Citing "experts’’, Del Rosario said countries of the region should thoughtfully ramp up their defense transfers and invest in select military platforms as a matter of necessity. ‘’Although a cycle of reactive militarization will surely raise the stakes and the tension, this may still be a prudent path,’’ he said.

For his part, Bolivar said if the Philippines would fund for the strengthening of military in the area, it is unthinkable what other countries may do.

“So, if the Philippines puts money in arms, how do you think Indonesia will react, how do you think Malaysia will react, (and) Brunei and Vietnam?” he said.

“Magkakaroon tayo ng environment that will lead to an arms race? Is that what we really want?”, Bolivar added. 

During an ambush interview in the International Media Center at the World Trade Center on Friday, Bolivar called out the experts for "'criticizing what hasn't happened yet''.
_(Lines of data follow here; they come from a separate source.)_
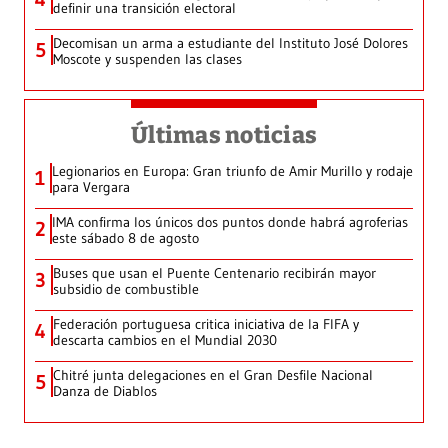
definir una transición electoral
Decomisan un arma a estudiante del Instituto José Dolores
5
Moscote y suspenden las clases
Últimas noticias
Legionarios en Europa: Gran triunfo de Amir Murillo y rodaje
1
para Vergara
IMA confirma los únicos dos puntos donde habrá agroferias
2
este sábado 8 de agosto
Buses que usan el Puente Centenario recibirán mayor
3
subsidio de combustible
Federación portuguesa critica iniciativa de la FIFA y
4
descarta cambios en el Mundial 2030
Chitré junta delegaciones en el Gran Desfile Nacional
5
Danza de Diablos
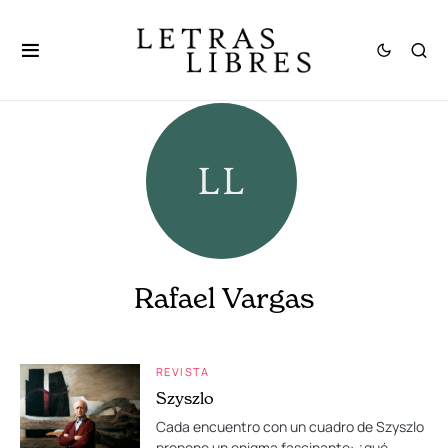
Rafael Vargas
REVISTA
Szyszlo
Cada encuentro con un cuadro de Szyszlo
propone un enigma fascinante: ¿qué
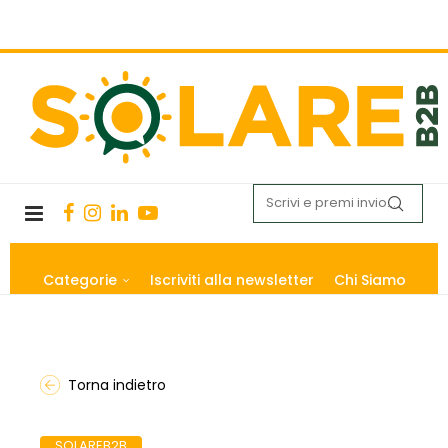
Categorie
Iscriviti alla newsletter
Chi Siamo
Torna indietro
SOLAREB2B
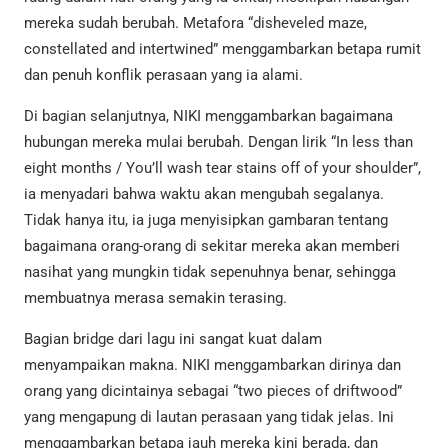
mereka sudah berubah. Metafora “disheveled maze,
constellated and intertwined” menggambarkan betapa rumit
dan penuh konflik perasaan yang ia alami.
Di bagian selanjutnya, NIKI menggambarkan bagaimana
hubungan mereka mulai berubah. Dengan lirik “In less than
eight months / You’ll wash tear stains off of your shoulder”,
ia menyadari bahwa waktu akan mengubah segalanya.
Tidak hanya itu, ia juga menyisipkan gambaran tentang
bagaimana orang-orang di sekitar mereka akan memberi
nasihat yang mungkin tidak sepenuhnya benar, sehingga
membuatnya merasa semakin terasing.
Bagian bridge dari lagu ini sangat kuat dalam
menyampaikan makna. NIKI menggambarkan dirinya dan
orang yang dicintainya sebagai “two pieces of driftwood”
yang mengapung di lautan perasaan yang tidak jelas. Ini
menggambarkan betapa jauh mereka kini berada, dan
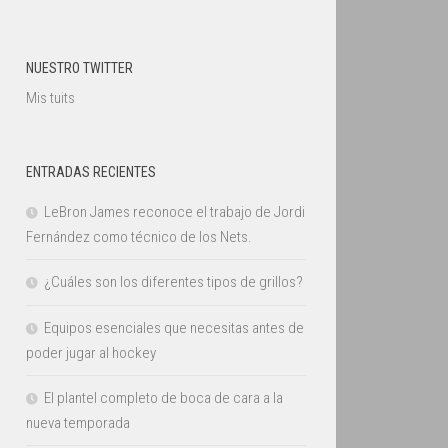
NUESTRO TWITTER
Mis tuits
ENTRADAS RECIENTES
LeBron James reconoce el trabajo de Jordi
Fernández como técnico de los Nets.
¿Cuáles son los diferentes tipos de grillos?
Equipos esenciales que necesitas antes de
poder jugar al hockey
El plantel completo de boca de cara a la
nueva temporada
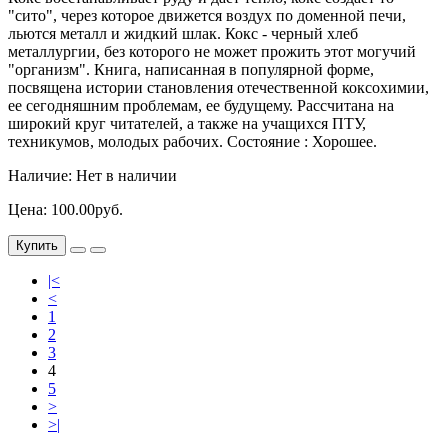
"сито", через которое движется воздух по доменной печи,
льются металл и жидкий шлак. Кокс - черный хлеб
металлургии, без которого не может прожить этот могучий
"организм". Книга, написанная в популярной форме,
посвящена истории становления отечественной коксохимии,
ее сегодняшним проблемам, ее будущему. Рассчитана на
широкий круг читателей, а также на учащихся ПТУ,
техникумов, молодых рабочих. Состояние : Хорошее.
Наличие: Нет в наличии
Цена: 100.00руб.
Купить
|<
<
1
2
3
4
5
>
>|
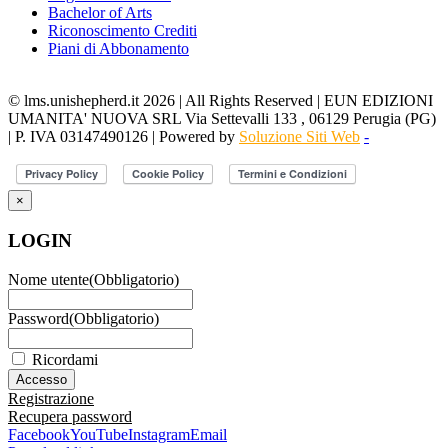
Bachelor of Arts
Riconoscimento Crediti
Piani di Abbonamento
© lms.unishepherd.it 2026 | All Rights Reserved | EUN EDIZIONI
UMANITA' NUOVA SRL Via Settevalli 133 , 06129 Perugia (PG)
| P. IVA 03147490126 | Powered by
Soluzione Siti Web
-
×
LOGIN
Nome utente
(Obbligatorio)
Password
(Obbligatorio)
Ricordami
Registrazione
Recupera password
Facebook
YouTube
Instagram
Email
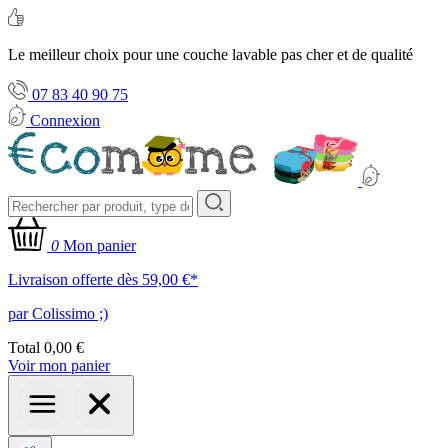
Le meilleur choix pour une couche lavable pas cher et de qualité
07 83 40 90 75
Connexion
0
Mon panier
Livraison offerte dès 59,00 €*
par Colissimo ;)
Total
0,00 €
Voir mon panier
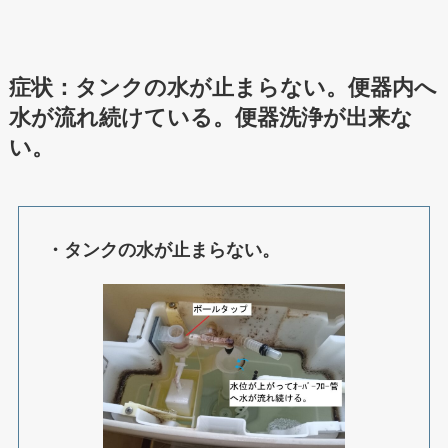
症状：タンクの水が止まらない。便器内へ
水が流れ続けている。便器洗浄が出来な
い。
・タンクの水が止まらない。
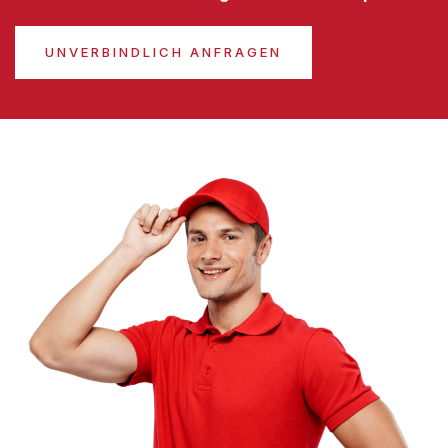
UNVERBINDLICH ANFRAGEN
'''We are only at the point of announcing the start of the negotiations, the negotiations haven't even started yet. I think it may be a bit unfair for us to criticize the Code of Conduct when it's not there yet. Let's see what happens during the negotiation," he said.

"'If I may return the question back to the critics, back to the analysts, please give us more viable alternatives if you dont think the Code of Conduct will work even though you haven't seen the code of conduct yet," he added. (PNA)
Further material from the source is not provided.